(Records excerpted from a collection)
┌────────
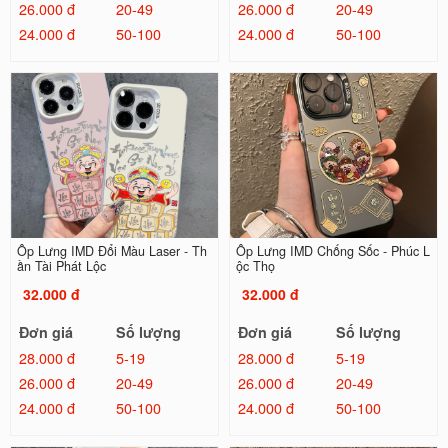
26.000 đ
20-49
26.000 đ
20-49
24.000 đ
50-100
24.000 đ
50-100
Ốp Lưng IMD Đổi Màu Laser - Th
Ốp Lưng IMD Chống Sốc - Phúc L
ần Tài Phát Lộc
ộc Thọ
32.000 đ
32.000 đ
Đơn giá
Số lượng
Đơn giá
Số lượng
28.000 đ
5-19
28.000 đ
5-19
26.000 đ
20-49
26.000 đ
20-49
24.000 đ
50-100
24.000 đ
50-100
└────────
§ Goal of the exercise: Which lines in the data above hold the string "Lưng"? Return each of them.

§ Reply:
Ốp Lưng IMD Đổi Màu Laser - Th
Ốp Lưng IMD Chống Sốc - Phúc L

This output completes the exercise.